▸ **To do**:
Only a number is expected: how many lines in these records mention the word "cookie"?

-*-*-

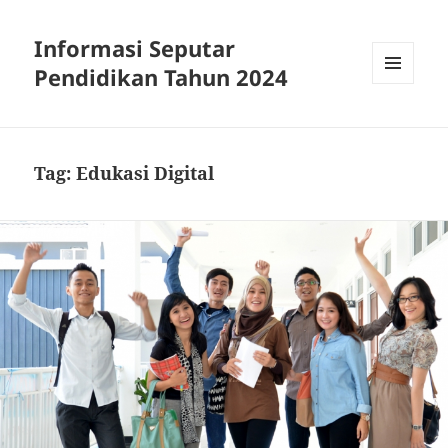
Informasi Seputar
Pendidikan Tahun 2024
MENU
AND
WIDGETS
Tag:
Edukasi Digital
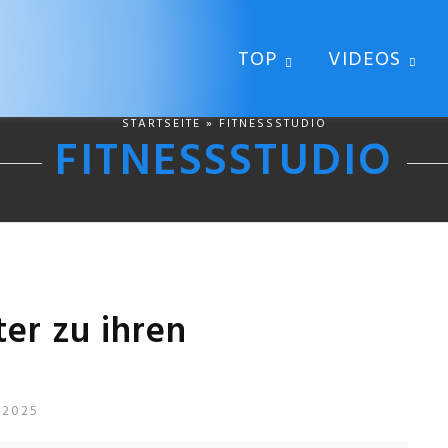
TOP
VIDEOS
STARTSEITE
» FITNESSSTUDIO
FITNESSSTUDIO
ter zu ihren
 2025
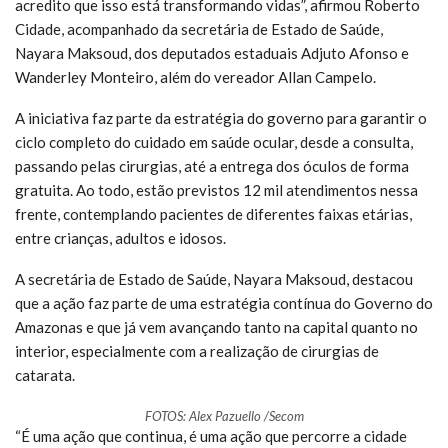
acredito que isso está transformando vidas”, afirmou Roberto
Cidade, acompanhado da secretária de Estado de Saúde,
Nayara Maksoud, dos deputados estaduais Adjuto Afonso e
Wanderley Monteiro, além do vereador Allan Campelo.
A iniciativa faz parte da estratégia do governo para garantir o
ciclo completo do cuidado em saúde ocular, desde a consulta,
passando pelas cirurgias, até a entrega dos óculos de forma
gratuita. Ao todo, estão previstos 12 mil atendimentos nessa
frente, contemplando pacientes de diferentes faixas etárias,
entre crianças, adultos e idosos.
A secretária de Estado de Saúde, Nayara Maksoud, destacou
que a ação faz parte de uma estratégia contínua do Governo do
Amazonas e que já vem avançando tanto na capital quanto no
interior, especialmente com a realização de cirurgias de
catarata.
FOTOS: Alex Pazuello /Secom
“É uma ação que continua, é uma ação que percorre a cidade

-*-*-

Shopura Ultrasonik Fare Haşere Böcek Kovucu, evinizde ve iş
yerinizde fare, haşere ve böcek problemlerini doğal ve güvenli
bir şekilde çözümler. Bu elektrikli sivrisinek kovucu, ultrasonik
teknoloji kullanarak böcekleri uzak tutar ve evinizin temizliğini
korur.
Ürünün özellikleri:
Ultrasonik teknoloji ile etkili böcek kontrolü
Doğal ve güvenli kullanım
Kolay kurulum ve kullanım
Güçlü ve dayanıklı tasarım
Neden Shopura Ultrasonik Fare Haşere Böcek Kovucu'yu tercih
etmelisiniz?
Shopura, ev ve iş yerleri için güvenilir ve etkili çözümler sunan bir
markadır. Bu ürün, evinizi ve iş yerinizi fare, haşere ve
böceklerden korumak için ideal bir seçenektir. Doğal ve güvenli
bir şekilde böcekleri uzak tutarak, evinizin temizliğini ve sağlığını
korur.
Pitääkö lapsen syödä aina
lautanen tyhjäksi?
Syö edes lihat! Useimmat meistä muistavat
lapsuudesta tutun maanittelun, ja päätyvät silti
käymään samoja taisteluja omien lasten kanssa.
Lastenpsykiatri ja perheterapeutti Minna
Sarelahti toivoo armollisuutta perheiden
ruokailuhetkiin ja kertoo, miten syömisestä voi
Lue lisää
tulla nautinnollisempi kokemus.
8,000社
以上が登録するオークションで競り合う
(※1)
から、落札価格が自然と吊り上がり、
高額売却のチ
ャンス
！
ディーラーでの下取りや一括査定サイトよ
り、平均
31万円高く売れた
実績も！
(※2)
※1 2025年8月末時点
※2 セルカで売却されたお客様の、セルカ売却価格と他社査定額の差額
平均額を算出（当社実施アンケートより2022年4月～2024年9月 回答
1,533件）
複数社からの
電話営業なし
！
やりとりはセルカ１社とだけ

-*-*-

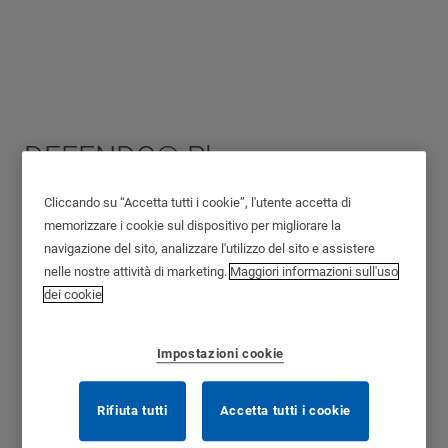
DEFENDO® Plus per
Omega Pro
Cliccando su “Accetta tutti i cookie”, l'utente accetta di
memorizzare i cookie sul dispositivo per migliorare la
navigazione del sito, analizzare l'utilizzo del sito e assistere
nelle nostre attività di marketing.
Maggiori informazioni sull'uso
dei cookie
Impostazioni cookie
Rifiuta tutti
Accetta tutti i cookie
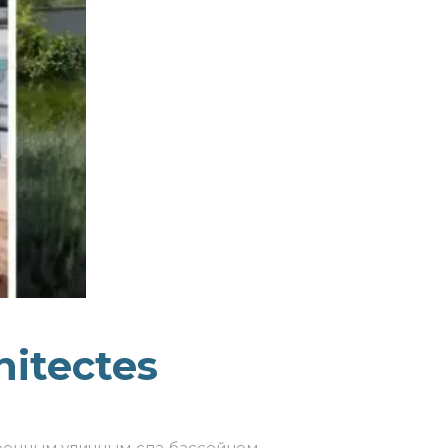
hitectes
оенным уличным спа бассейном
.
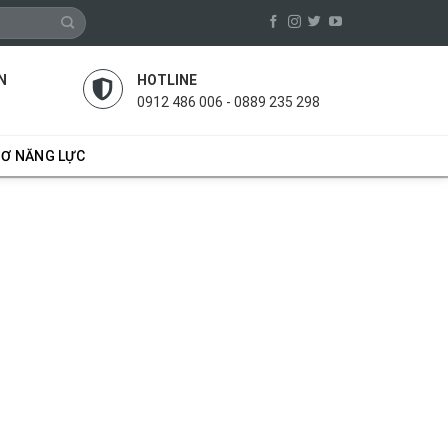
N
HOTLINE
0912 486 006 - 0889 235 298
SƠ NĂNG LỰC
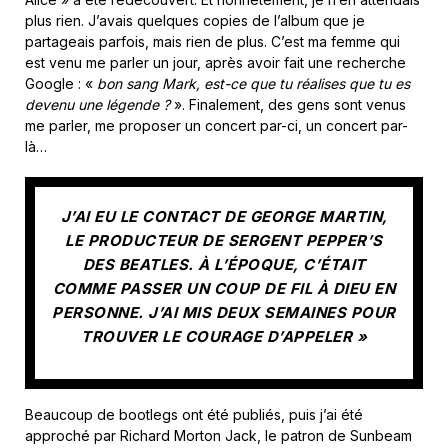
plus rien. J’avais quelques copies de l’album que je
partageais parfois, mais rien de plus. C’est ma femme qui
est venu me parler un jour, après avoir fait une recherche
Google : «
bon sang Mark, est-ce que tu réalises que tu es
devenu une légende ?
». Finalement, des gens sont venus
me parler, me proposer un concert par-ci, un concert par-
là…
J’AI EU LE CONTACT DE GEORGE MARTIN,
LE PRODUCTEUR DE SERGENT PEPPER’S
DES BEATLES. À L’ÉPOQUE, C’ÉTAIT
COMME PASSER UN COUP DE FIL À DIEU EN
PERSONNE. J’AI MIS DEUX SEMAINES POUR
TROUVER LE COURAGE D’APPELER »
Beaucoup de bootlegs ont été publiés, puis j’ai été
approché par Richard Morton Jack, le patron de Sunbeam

-*-*-

▸ **Result of this exercise**:
5